The melon/cowpea intercropping system can be a specific and efficient cropping pattern in a horticultural field. Intercropping systems contribute to the optimization of land use, fostering sustainable and efficient agriculture. This study entails a first-year comparative intercropping assay using cowpea (Vigna unguiculata) and melon (Cucumis melo) under organic management with different patterns and 30% less organic fertilization than usual in monocrops. We determined the soil nutrients, physicochemical properties, enzyme activities and microbes by high-throughput sequencing. We found that the intercropping system changed the bacterial community structure independently of the intercropping pattern. The bacterial community was characterized by a higher abundance of the phyla Proteobacteria and Bacteroidetes phyla and of the genus Pseudomonas, which are related to nutrient cycling, and by greater amounts of other beneficial microorganisms like Bacillus, Streptomyces and Sphingomonas. The intercropped systems significantly boosted the total nitrogen, available phosphorus and total organic carbon levels in addition to the melon yield. They also enhanced the acid phosphatase and β-glucosidase activity compared to the melon monocrop. Results from this study suggest that melon/cowpea intercropping, starting from the first year, not only provides a stable supply of food and income due to the diversified cropping systems, but is also beneficial for the soil microbial community and environment.

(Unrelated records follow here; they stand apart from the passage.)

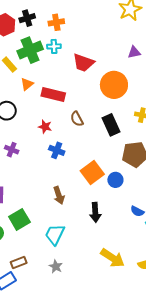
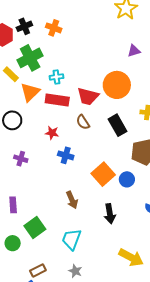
orange cross: (56, 22) -> (54, 28), turned 35
cyan cross: (54, 46) -> (56, 77), moved
red trapezoid: (83, 63) -> (88, 96), moved
orange triangle: (27, 84) -> (30, 92), size x1.5

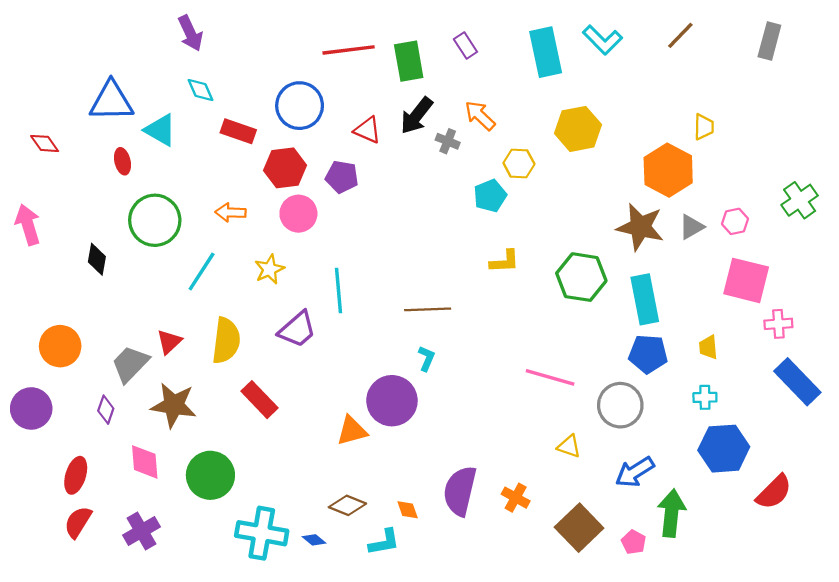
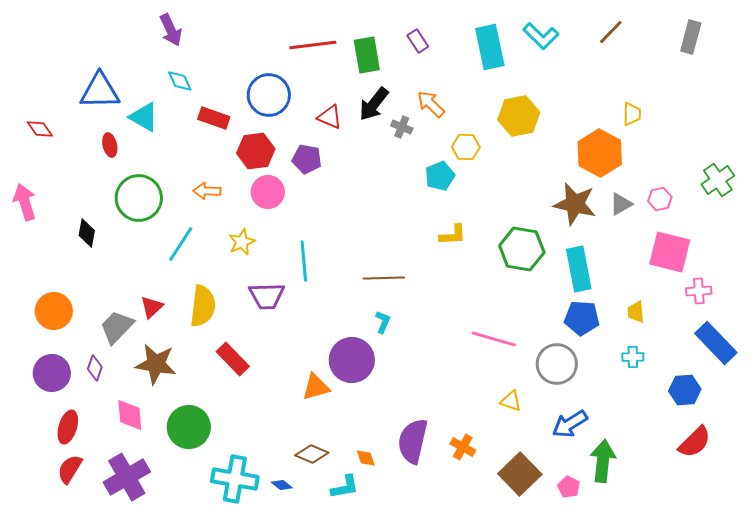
purple trapezoid: (297, 329) -> (267, 296), turned 39
purple circle: (31, 408) -> (52, 373), moved
blue hexagon: (724, 449) -> (685, 390), moved, size x0.7
purple cross: (141, 531) -> (127, 477), size x1.4

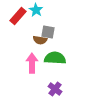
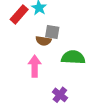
green semicircle: (55, 58) -> (73, 57), moved

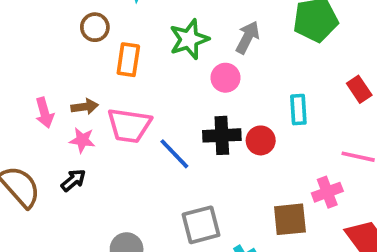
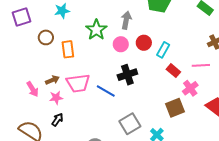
red rectangle: (359, 89) -> (173, 71), moved
cyan rectangle: (298, 110) -> (163, 50), turned 49
red circle: (261, 140) -> (144, 43), moved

甜瓜/豇豆间作系统可以是园艺领域中特定且高效的种植模式。间作系统有助于优化土地利用，促进可持续和高效农业。这项研究需要使用豇豆 ( Vigna unguiculata ) 和甜瓜 ( Cucumis melo )进行第一年的比较间作试验。) 采用不同模式的有机管理，有机施肥量比单一作物中的平时少 30%。我们通过高通量测序确定了土壤养分、理化性质、酶活性和微生物。我们发现间作系统独立于间作模式改变了细菌群落结构。细菌群落的特征是与营养循环有关的变形杆菌门和拟杆菌门和假单胞菌属的丰度较高，以及芽孢杆菌属、链霉菌属和鞘氨醇单胞菌等其他有益微生物的数量更多. 除了甜瓜产量外，间作系统还显着提高了总氮、有效磷和总有机碳水平。与甜瓜单一作物相比，它们还增强了酸性磷酸酶和 β-葡萄糖苷酶的活性。这项研究的结果表明，从第一年开始，甜瓜/豇豆间作不仅由于多样化的种植系统提供了稳定的食物和收入供应，而且对土壤微生物群落和环境也有好处。